FIG. 7 illustrates the same screen capture, but instead of the [0065] TSeg 106 selected in FIG. 6, an RSeg 107 is selected in the table 104 on the top page 102. The RSeg has an assigned identification number, and as indicated by the other illustrated properties in window 106, has a bounding box, height, width and baseline.
In the second stage of the process of the presently preferred embodiment of the present invention, the document undergoes a visual tokenization process. The tokenization is a page based graphical analysis using pattern recognition techniques to define additional structure in the DSM. The output of the VDA is the DSM, which serves as a source for the tokenization, which defines further structures in the document and adds them to the DSM. The visual tokenization process uses graphical cues on the page to identify further structures. While the VDA stage provides identification of RSegs, which are considered Dividers that are used to separate text regions on the page, the Visual Tokenization identifies another Divider type, a white space Divider. As will be illustrated below, white space blocks are used to delimit columns, and typically separate paragraphs. These whitespace Dividers can be identified using conventional pattern recognition techniques, and preferably are identified with consideration to character size and position so that false Dividers are not identified in the middle of a block of text. Both whitespace and RSeg Dividers can be assigned properties such as an identification number, a location, a colour in addition to other property information that may be used by later processes. The intersection of different types of Dividers, both whitespace and RSeg type Dividers, can be used to separate the page into a series of Zones. A Divider represents a rectangular section of a page where no real content has been detected. For example, if it extends horizontally, it could represent space between a page header and page body, or between paragraphs, or between rows of a table. A Divider object will often represent empty space on the page, in which case it will have no content. But it could also contain any segments or elements that have been determined to represent a separator as opposed to real content. Most often these are one or more RSegs (rules), but any type of segment or element is possible. [0066]
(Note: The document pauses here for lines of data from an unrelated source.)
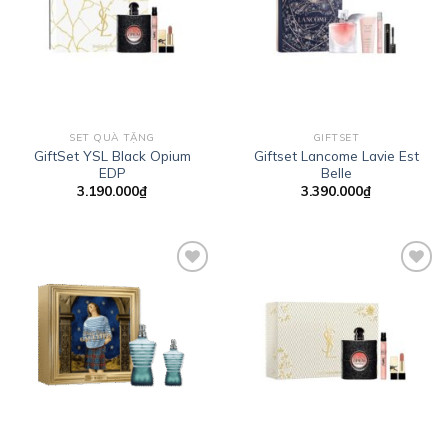
Add to
Add to
wishlist
wishlist
SET QUÀ TẶNG
GIFTSET
GiftSet YSL Black Opium
Giftset Lancome Lavie Est
EDP
Belle
3.190.000
₫
3.390.000
₫
Add to
Add to
wishlist
wishlist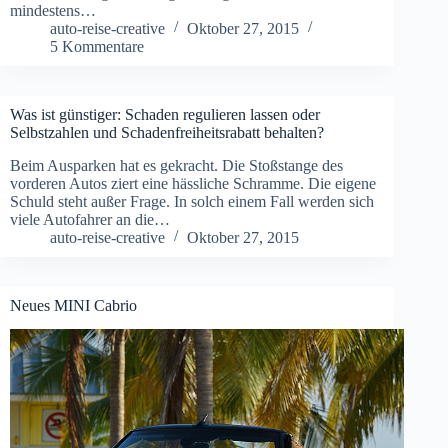
mindestens…
auto-reise-creative
Oktober 27, 2015
5 Kommentare
Was ist günstiger: Schaden regulieren lassen oder
Selbstzahlen und Schadenfreiheitsrabatt behalten?
Beim Ausparken hat es gekracht. Die Stoßstange des
vorderen Autos ziert eine hässliche Schramme. Die eigene
Schuld steht außer Frage. In solch einem Fall werden sich
viele Autofahrer an die…
auto-reise-creative
Oktober 27, 2015
Neues MINI Cabrio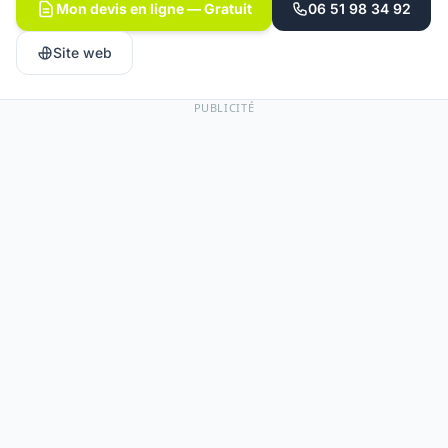
Mon devis en ligne — Gratuit
06 51 98 34 92
Site web
PUBLICITÉ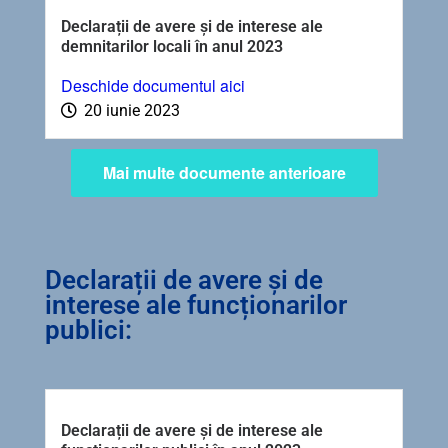
Declarații de avere și de interese ale
demnitarilor locali în anul 2023
Deschide documentul aici
20 iunie 2023
Mai multe documente anterioare
Declarații de avere și de
interese ale funcționarilor
publici:
Declarații de avere și de interese ale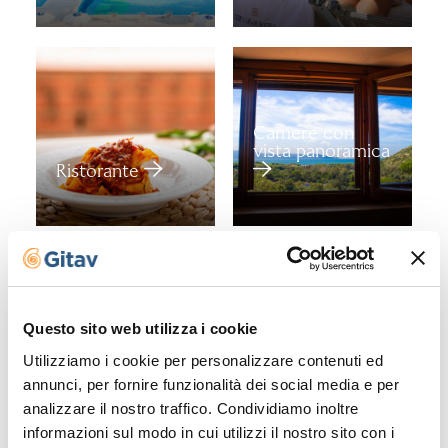
Camere con
vista panoramica
Ristorante
Questo sito web utilizza i cookie
Entertainment
Laboratori per
Utilizziamo i cookie per personalizzare contenuti ed
per adulti
bambini
annunci, per fornire funzionalità dei social media e per
analizzare il nostro traffico. Condividiamo inoltre
informazioni sul modo in cui utilizzi il nostro sito con i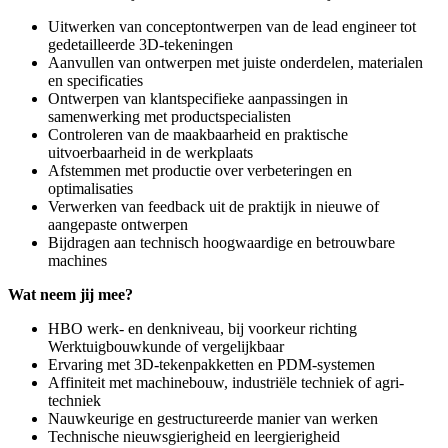
Uitwerken van conceptontwerpen van de lead engineer tot
gedetailleerde 3D-tekeningen
Aanvullen van ontwerpen met juiste onderdelen, materialen
en specificaties
Ontwerpen van klantspecifieke aanpassingen in
samenwerking met productspecialisten
Controleren van de maakbaarheid en praktische
uitvoerbaarheid in de werkplaats
Afstemmen met productie over verbeteringen en
optimalisaties
Verwerken van feedback uit de praktijk in nieuwe of
aangepaste ontwerpen
Bijdragen aan technisch hoogwaardige en betrouwbare
machines
Wat neem jij mee?
HBO werk- en denkniveau, bij voorkeur richting
Werktuigbouwkunde of vergelijkbaar
Ervaring met 3D-tekenpakketten en PDM-systemen
Affiniteit met machinebouw, industriële techniek of agri-
techniek
Nauwkeurige en gestructureerde manier van werken
Technische nieuwsgierigheid en leergierigheid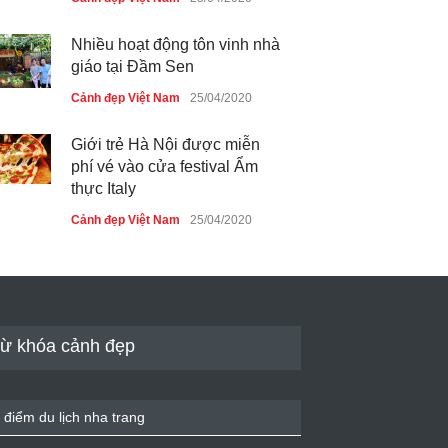
Nhiều hoạt động tôn vinh nhà
giáo tại Đầm Sen
Cảnh đẹp Việt Nam
25/04/2020
Giới trẻ Hà Nội được miễn
phí vé vào cửa festival Ẩm
thực Italy
Cảnh đẹp Việt Nam
25/04/2020
Tam giác mạch khoe sắc bên
bờ hồ Hà Nội
Cảnh đẹp Việt Nam
25/04/2020
ừ khóa cảnh đẹp
Bán đảo Sơn Trà sẽ là khu
du lịch quốc gia
 điểm du lịch nha trang
Cảnh đẹp Việt Nam
24/04/2020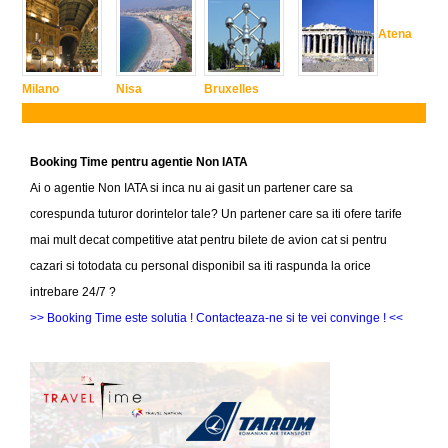
Atena
Milano
Nisa
Bruxelles
Booking Time pentru agentie Non IATA
Ai o agentie Non IATA si inca nu ai gasit un partener care sa
corespunda tuturor dorintelor tale? Un partener care sa iti ofere tarife
mai mult decat competitive atat pentru bilete de avion cat si pentru
cazari si totodata cu personal disponibil sa iti raspunda la orice
intrebare 24/7 ?
>> Booking Time este solutia ! Contacteaza-ne si te vei convinge ! <<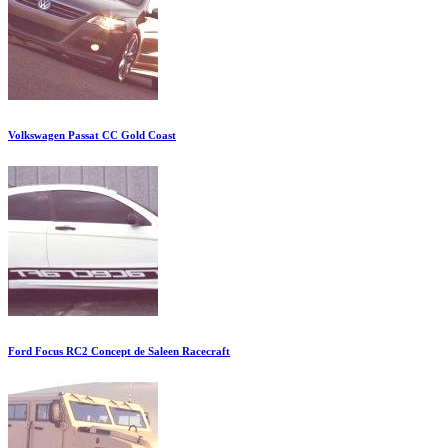
Volkswagen Passat CC Gold Coast
Ford Focus RC2 Concept de Saleen Racecraft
A page with columns is preferably separated into a series of Zones, each representing one column. A Zone represents an arbitrary rectangular section of a page, whose contents may be of interest. Persistent Zone objects are created for the text area on each page, the main body text area on each page, and each column of a multi-column page. Zones are also created as needed whenever reference to a rectangular section is required. These Zones can be discarded when they are no longer necessary. Such temporary Zones still have identification numbers. Zone objects can have children, which must be other Zones. This allows a column Zone to be a child of a page Zone. Whereas the bounding box of an element is determined by those of its children, the bounding box of each Zone is independent. In each Zone, whitespace Dividers can be used as an indication of where a candidate paragraph exists. This use of Zones and Dividers assists in the identification of a new document structure, that is introduced in the stage: a block element (BElem). BElems serve to group a series of TSegs to form a paragraph candidate. All TSegs in a contiguous area (usually delineted by Dividers), with the same or very similar baelines are examined to determine the order of their occurance within the BElem being created. The TSegs are then grouped in this order to form a BElem. The BElem is a container for TSegs and is assigned and ID number, coordinates and other characteristics, such as the amount of space above and below, a set of flags, and a listing of the children. The children of a BElem are the TSegs that are grouped together, which can still retain their previously assigned properties. The set of flags in the BElem properties can be used to indicate a best guess as to the nature of a BElem. As earlier indicated a BElem is a paragraph candidate, but due to pagination and column breaks it may be a paragraph fragment such as the start of a paragraph that is continued elsewhere, the end of a paragraph that is started elsewhere, or the middle of a paragraph that is both started and ended in other areas, and alternately it may be a complete paragraph. The manner in which a BElem starts and ends are typically considered indicative of whether the BElem represent a paragraph or a paragraph fragment. [0067]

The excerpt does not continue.